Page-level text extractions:
------------------------
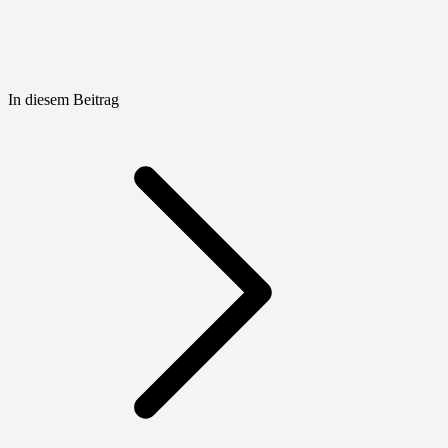
In diesem Beitrag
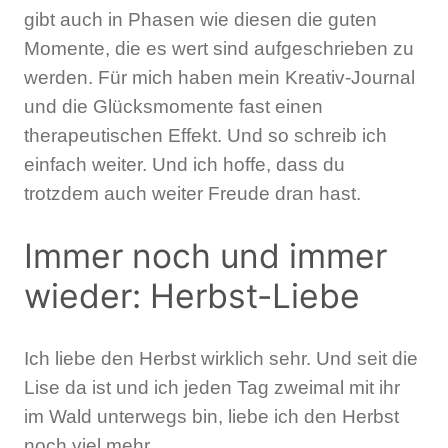
gibt auch in Phasen wie diesen die guten
Momente, die es wert sind aufgeschrieben zu
werden. Für mich haben mein Kreativ-Journal
und die Glücksmomente fast einen
therapeutischen Effekt. Und so schreib ich
einfach weiter. Und ich hoffe, dass du
trotzdem auch weiter Freude dran hast.
Immer noch und immer
wieder: Herbst-Liebe
Ich liebe den Herbst wirklich sehr. Und seit die
Lise da ist und ich jeden Tag zweimal mit ihr
im Wald unterwegs bin, liebe ich den Herbst
noch viel mehr.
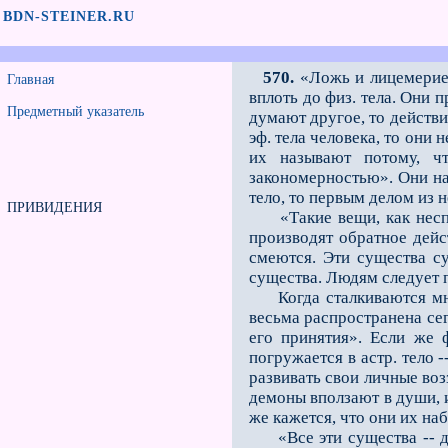
BDN-STEINER.RU
570.
«Ложь и лицемерие -
Главная
вплоть до физ. тела. Они 
Предметный указатель
думают другое, то действи
эф. тела человека, то они
их называют потому, ч
закономерностью». Они на
тело, то первым делом из 
ПРИВИДЕНИЯ
«Такие вещи, как несп
производят обратное дейс
смеются. Эти существа су
существа. Людям следует 
Когда сталкиваются мнен
весьма распространена сег
его принятия». Если же ф
погружается в астр. тело
развивать свои личные во
демоны вползают в души, и
же кажется, что они их наб
«Все эти существа -- дем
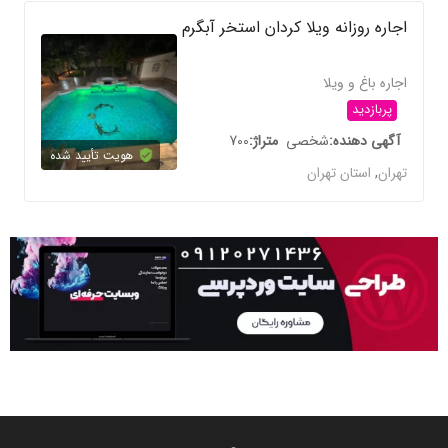
اجاره روزانه ویلا کردان استخر آبگرم
اجاره باغ و ویلا
پربازدید
آگهی دهنده
شخصی
متراژ
700
هویت تأیید شده
تهران
,
استان تهران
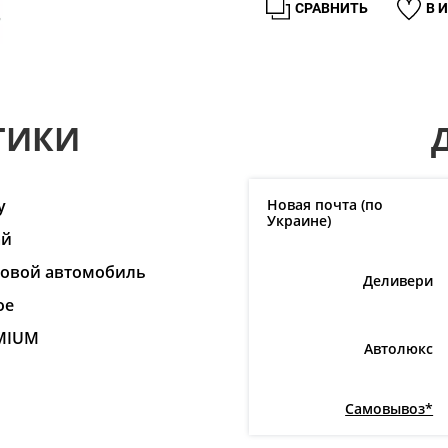
СРАВНИТЬ
В 
ТИКИ
y
Новая почта (по
Украине)
ай
ковой автомобиль
Деливери
ое
MIUM
Автолюкс
Самовывоз*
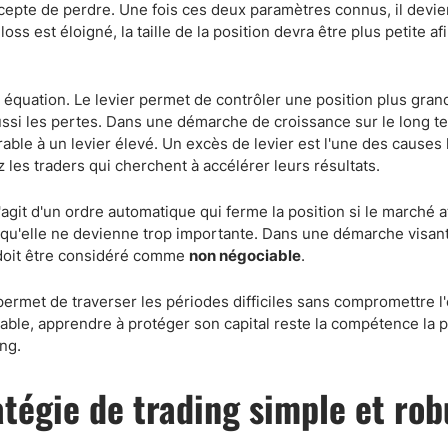
cepte de perdre. Une fois ces deux paramètres connus, il devie
oss est éloigné, la taille de la position devra être plus petite af
équation. Le levier permet de contrôler une position plus gran
 aussi les pertes. Dans une démarche de croissance sur le long t
able à un levier élevé. Un excès de levier est l'une des causes 
 les traders qui cherchent à accélérer leurs résultats.
s'agit d'un ordre automatique qui ferme la position si le marché a
nt qu'elle ne devienne trop importante. Dans une démarche visant
s doit être considéré comme
non négociable
.
ermet de traverser les périodes difficiles sans compromettre l'
able, apprendre à protéger son capital reste la compétence la p
ng.
ratégie de trading simple et ro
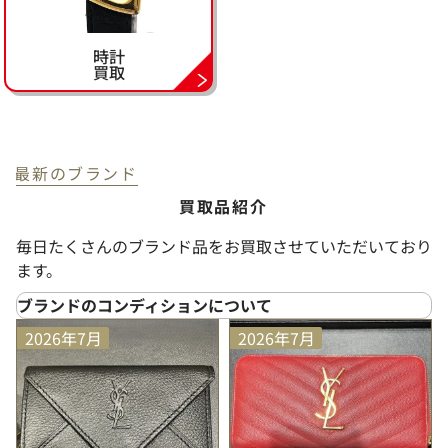
時計
買取
最新のブランド
買取品紹介
毎日たくさんのブランド品をお買取させていただいており
ます。
ブランドのコンディションについて
SS
（新品未使用）
2026年7月
2026年7月
プライスタグや化粧箱などが付属しており、未使用品
と判断できる大変状態の良い商品
S
（未使用に近い）
使用された形跡がほとんど見られない大変状態の良い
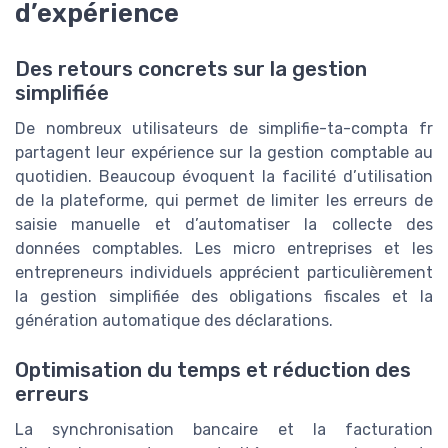
d’expérience
Des retours concrets sur la gestion
simplifiée
De nombreux utilisateurs de simplifie-ta-compta fr
partagent leur expérience sur la gestion comptable au
quotidien. Beaucoup évoquent la facilité d’utilisation
de la plateforme, qui permet de limiter les erreurs de
saisie manuelle et d’automatiser la collecte des
données comptables. Les micro entreprises et les
entrepreneurs individuels apprécient particulièrement
la gestion simplifiée des obligations fiscales et la
génération automatique des déclarations.
Optimisation du temps et réduction des
erreurs
La synchronisation bancaire et la facturation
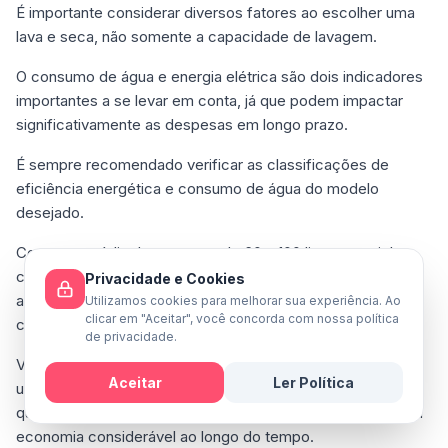
É importante considerar diversos fatores ao escolher uma
lava e seca, não somente a capacidade de lavagem.
O consumo de água e energia elétrica são dois indicadores
importantes a se levar em conta, já que podem impactar
significativamente as despesas em longo prazo.
É sempre recomendado verificar as classificações de
eficiência energética e consumo de água do modelo
desejado.
Com uma média de consumo de 60 a 100 litros por ciclo e
cerca de 5 horas de funcionamento completo, é essencial
Privacidade e Cookies
avaliar as opções que oferecem selo Procel A e o menor
Utilizamos cookies para melhorar sua experiência. Ao
clicar em "Aceitar", você concorda com nossa política
consumo de água possível.
de privacidade.
Vale a pena pesquisar sobre programas de lavagem que
Aceitar
Ler Política
utilizam menos água e energia elétrica sem comprometer a
qualidade da limpeza. Fazer essa análise pode garantir uma
Mensagem
economia considerável ao longo do tempo.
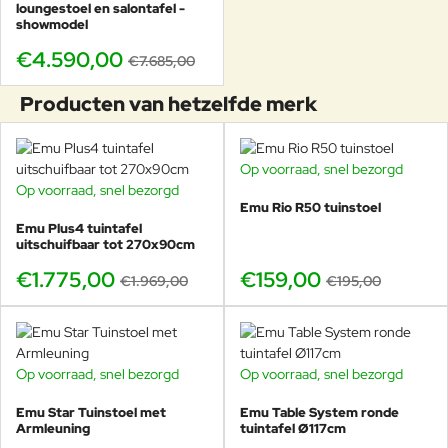
-40%
loungestoel en salontafel -
showmodel
Emu Angel dining stoel
€4.590,00
Emu Angel loungestoel
€7.685,00
Emu Angel 2-zits sofa
Producten van hetzelfde merk
Emu Angel salontafel
Luxe Emu parasols uit de Veurst-collectie
Op voorraad, snel bezorgd
-18%
Outdoor vloerkleden voor extra warmte en sfeer
Op voorraad, snel bezorgd
-10%
Emu Rio R50 tuinstoel
Emu Plus4 tuintafel
uitschuifbaar tot 270x90cm
€1.775,00
€159,00
€1.969,00
€195,00
Op voorraad, snel bezorgd
Op voorraad, snel bezorgd
-20%
Emu Star Tuinstoel met
Emu Table System ronde
Armleuning
tuintafel Ø117cm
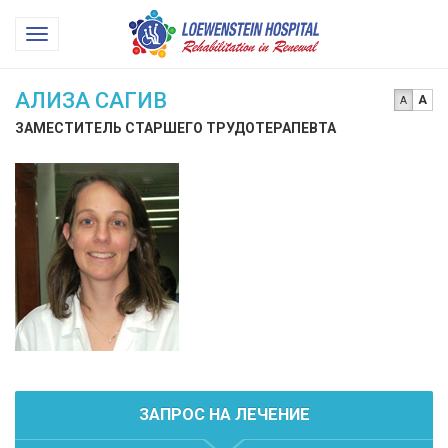
Loewenstein
Toggle
Hospital
navigation
АЛИЗА САГИВ
A
A
ЗАМЕСТИТЕЛЬ СТАРШЕГО ТРУДОТЕРАПЕВТА
ЗАПРОС НА ЛЕЧЕНИЕ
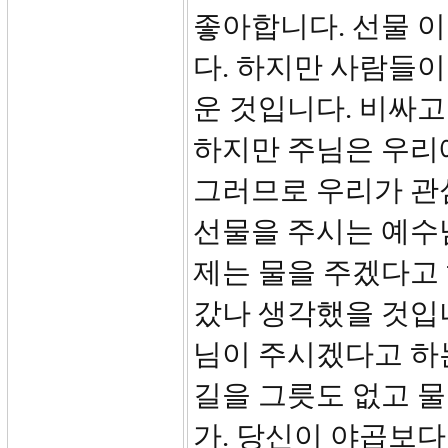
좋아합니다. 선물 
다. 하지만 사람들
운 것입니다. 비싸고
하지만 주님은 우리
그러므로 우리가 관
선물을 주시는 예수님
제는 물을 주겠다고 
갔나 생각했을 것입니다
님이 주시겠다고 하
길을 그릇도 없고 물
가. 당신이 야곱보다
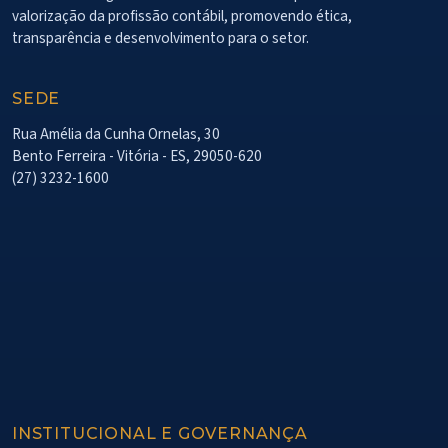
valorização da profissão contábil, promovendo ética,
transparência e desenvolvimento para o setor.
SEDE
Rua Amélia da Cunha Ornelas, 30
Bento Ferreira - Vitória - ES, 29050-620
(27) 3232-1600
INSTITUCIONAL E GOVERNANÇA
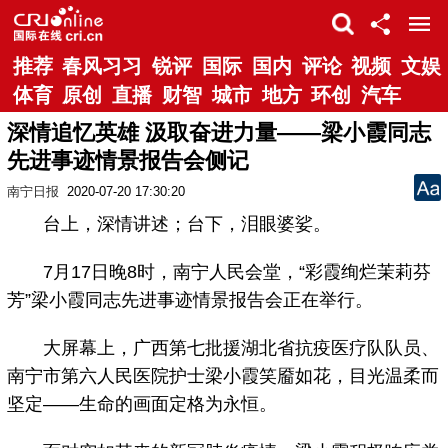
推荐
春风习习
锐评
国际
国内
评论
视频
文娱
体育
原创
直播
财智
城市
地方
环创
汽车
深情追忆英雄 汲取奋进力量——梁小霞同志
先进事迹情景报告会侧记
南宁日报
2020-07-20 17:30:20
台上，深情讲述；台下，泪眼婆娑。
7月17日晚8时，南宁人民会堂，“彩霞绚烂茉莉芬
芳”梁小霞同志先进事迹情景报告会正在举行。
大屏幕上，广西第七批援湖北省抗疫医疗队队员、
南宁市第六人民医院护士梁小霞笑靥如花，目光温柔而
坚定——生命的画面定格为永恒。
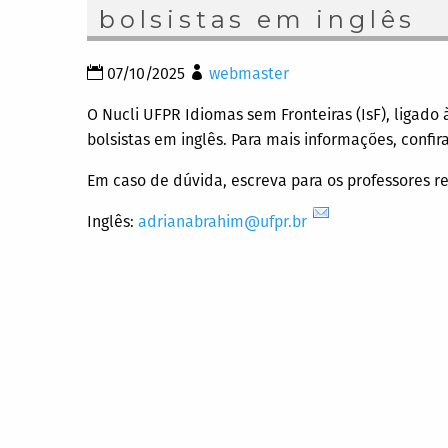
bolsistas em inglês
07/10/2025
webmaster
O Nucli UFPR Idiomas sem Fronteiras (IsF), ligado
bolsistas em inglês. Para mais informações, confir
Em caso de dúvida, escreva para os professores re
Inglês:
adrianabrahim@ufpr.br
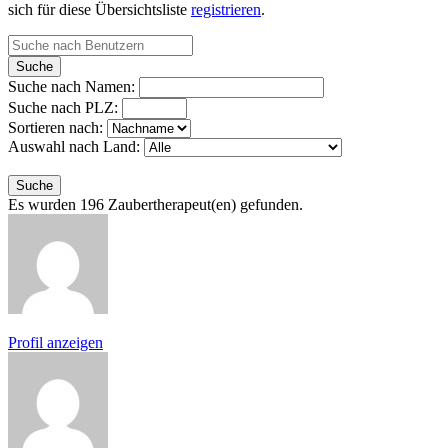
sich für diese Übersichtsliste
registrieren
.
Suche nach Namen:
Suche nach PLZ:
Sortieren nach:
Auswahl nach Land:
Es wurden 196 Zaubertherapeut(en) gefunden.
Profil anzeigen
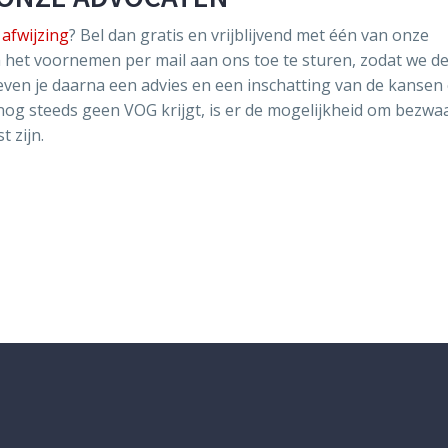
 afwijzing
? Bel dan gratis en vrijblijvend met één van onze
 het voornemen per mail aan ons toe te sturen, zodat we de
even je daarna een advies en een inschatting van de kansen
 nog steeds geen VOG krijgt, is er de mogelijkheid om bezwaa
 zijn.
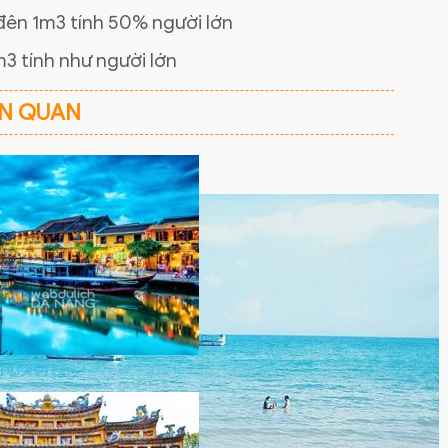
đên 1m3 tính 50% người lớn
m3 tính như người lớn
ÊN QUAN
nh Sơn -…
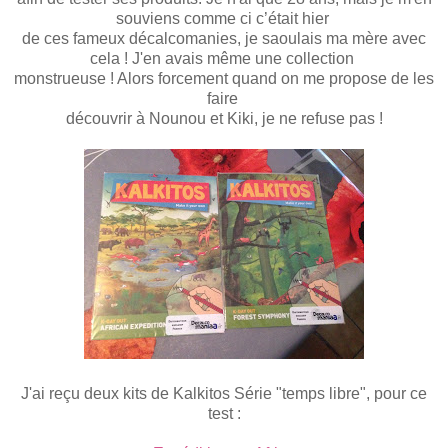
souviens comme ci c’était hier
de
c
es fameu
x
décalcomanies
, j
e saoulais ma mère avec
cela !
J'en avais même une collection
monstrueuse !
Alors forcement quand on me propose de les
faire
découvrir à Nounou et Kiki, je ne refuse pas !
J'ai reçu deux kits de Kalkitos Série "temps libre", pour ce
test :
------------------------
TASK GOAL:
Restate the records above in full and word for word, but do not carry over any pictures.

RESULT:
In diesem Beitrag
gibt auch in Phasen wie diesen die guten
Momente, die es wert sind aufgeschrieben zu
werden. Für mich haben mein Kreativ-Journal
und die Glücksmomente fast einen
therapeutischen Effekt. Und so schreib ich
einfach weiter. Und ich hoffe, dass du
trotzdem auch weiter Freude dran hast.
Immer noch und immer
wieder: Herbst-Liebe
Ich liebe den Herbst wirklich sehr. Und seit die
Lise da ist und ich jeden Tag zweimal mit ihr
im Wald unterwegs bin, liebe ich den Herbst
noch viel mehr.
BDN-STEINER.RU
570.
«Ложь и лицемерие -
Главная
вплоть до физ. тела. Они 
Предметный указатель
думают другое, то действи
эф. тела человека, то они
их называют потому, ч
закономерностью». Они на
тело, то первым делом из 
ПРИВИДЕНИЯ
«Такие вещи, как несп
производят обратное дейс
смеются. Эти существа су
существа. Людям следует 
Когда сталкиваются мнен
весьма распространена сег
его принятия». Если же ф
погружается в астр. тело
развивать свои личные во
демоны вползают в души, и
же кажется, что они их наб
«Все эти существа -- дем
اجاره روزانه ویلا کردان استخر آبگرم
اجاره باغ و ویلا
پربازدید
آگهی دهنده
شخصی
متراژ
700
هویت تأیید شده
تهران
,
استان تهران
СРАВНИТЬ
В 
ТИКИ
y
Новая почта (по
Украине)
ай
ковой автомобиль
Деливери
ое
MIUM
Автолюкс
Самовывоз*
cepte de perdre. Une fois ces deux paramètres connus, il devie
oss est éloigné, la taille de la position devra être plus petite af
équation. Le levier permet de contrôler une position plus gran
 aussi les pertes. Dans une démarche de croissance sur le long t
able à un levier élevé. Un excès de levier est l'une des causes 
 les traders qui cherchent à accélérer leurs résultats.
s'agit d'un ordre automatique qui ferme la position si le marché a
nt qu'elle ne devienne trop importante. Dans une démarche visant
s doit être considéré comme
non négociable
.
ermet de traverser les périodes difficiles sans compromettre l'
able, apprendre à protéger son capital reste la compétence la p
ng.
ratégie de trading simple et ro
時計
買取
最新のブランド
買取品紹介
毎日たくさんのブランド品をお買取させていただいており
ます。
ブランドのコンディションについて
SS
（新品未使用）
2026年7月
2026年7月
プライスタグや化粧箱などが付属しており、未使用品
と判断できる大変状態の良い商品
S
（未使用に近い）
使用された形跡がほとんど見られない大変状態の良い
d’expérience
Des retours concrets sur la gestion
simplifiée
De nombreux utilisateurs de simplifie-ta-compta fr
partagent leur expérience sur la gestion comptable au
quotidien. Beaucoup évoquent la facilité d’utilisation
de la plateforme, qui permet de limiter les erreurs de
saisie manuelle et d’automatiser la collecte des
données comptables. Les micro entreprises et les
entrepreneurs individuels apprécient particulièrement
la gestion simplifiée des obligations fiscales et la
génération automatique des déclarations.
Optimisation du temps et réduction des
erreurs
La synchronisation bancaire et la facturation
É importante considerar diversos fatores ao escolher uma
lava e seca, não somente a capacidade de lavagem.
O consumo de água e energia elétrica são dois indicadores
importantes a se levar em conta, já que podem impactar
significativamente as despesas em longo prazo.
É sempre recomendado verificar as classificações de
eficiência energética e consumo de água do modelo
desejado.
Com uma média de consumo de 60 a 100 litros por ciclo e
cerca de 5 horas de funcionamento completo, é essencial
Privacidade e Cookies
avaliar as opções que oferecem selo Procel A e o menor
Utilizamos cookies para melhorar sua experiência. Ao
clicar em "Aceitar", você concorda com nossa política
consumo de água possível.
de privacidade.
Vale a pena pesquisar sobre programas de lavagem que
Aceitar
Ler Política
utilizam menos água e energia elétrica sem comprometer a
qualidade da limpeza. Fazer essa análise pode garantir uma
Mensagem
economia considerável ao longo do tempo.
-40%
loungestoel en salontafel -
showmodel
Emu Angel dining stoel
€4.590,00
Emu Angel loungestoel
€7.685,00
Emu Angel 2-zits sofa
Producten van hetzelfde merk
Emu Angel salontafel
Luxe Emu parasols uit de Veurst-collectie
Op voorraad, snel bezorgd
-18%
Outdoor vloerkleden voor extra warmte en sfeer
Op voorraad, snel bezorgd
-10%
Emu Rio R50 tuinstoel
Emu Plus4 tuintafel
uitschuifbaar tot 270x90cm
€1.775,00
€159,00
€1.969,00
€195,00
Op voorraad, snel bezorgd
Op voorraad, snel bezorgd
-20%
Emu Star Tuinstoel met
Emu Table System ronde
Armleuning
tuintafel Ø117cm
Loewenstein
Toggle
Hospital
navigation
АЛИЗА САГИВ
A
A
ЗАМЕСТИТЕЛЬ СТАРШЕГО ТРУДОТЕРАПЕВТА
ЗАПРОС НА ЛЕЧЕНИЕ
좋아합니다. 선물 
다. 하지만 사람들
운 것입니다. 비싸고
하지만 주님은 우리
그러므로 우리가 관
선물을 주시는 예수님
제는 물을 주겠다고 
갔나 생각했을 것입니다
님이 주시겠다고 하
길을 그릇도 없고 물
가. 당신이 야곱보다
valorização da profissão contábil, promovendo ética,
transparência e desenvolvimento para o setor.
SEDE
Rua Amélia da Cunha Ornelas, 30
Bento Ferreira - Vitória - ES, 29050-620
(27) 3232-1600
INSTITUCIONAL E GOVERNANÇA
推荐
春风习习
锐评
国际
国内
评论
视频
文娱
体育
原创
直播
财智
城市
地方
环创
汽车
深情追忆英雄 汲取奋进力量——梁小霞同志
先进事迹情景报告会侧记
南宁日报
2020-07-20 17:30:20
台上，深情讲述；台下，泪眼婆娑。
7月17日晚8时，南宁人民会堂，“彩霞绚烂茉莉芬
芳”梁小霞同志先进事迹情景报告会正在举行。
大屏幕上，广西第七批援湖北省抗疫医疗队队员、
南宁市第六人民医院护士梁小霞笑靥如花，目光温柔而
坚定——生命的画面定格为永恒。
bolsistas em inglês
07/10/2025
webmaster
O Nucli UFPR Idiomas sem Fronteiras (IsF), ligado
bolsistas em inglês. Para mais informações, confir
Em caso de dúvida, escreva para os professores re
Inglês:
adrianabrahim@ufpr.br
sich für diese Übersichtsliste
registrieren
.
Suche nach Namen:
Suche nach PLZ:
Sortieren nach:
Auswahl nach Land:
Es wurden 196 Zaubertherapeut(en) gefunden.
Profil anzeigen
 afwijzing
? Bel dan gratis en vrijblijvend met één van onze
 het voornemen per mail aan ons toe te sturen, zodat we de
even je daarna een advies en een inschatting van de kansen
 nog steeds geen VOG krijgt, is er de mogelijkheid om bezwaa
 zijn.
đên 1m3 tính 50% người lớn
m3 tính như người lớn
ÊN QUAN
nh Sơn -…
souviens comme ci c’était hier
de
c
es fameu
x
décalcomanies
, j
e saoulais ma mère avec
cela !
J'en avais même une collection
monstrueuse !
Alors forcement quand on me propose de les
faire
découvrir à Nounou et Kiki, je ne refuse pas !
J'ai reçu deux kits de Kalkitos Série "temps libre", pour ce
test :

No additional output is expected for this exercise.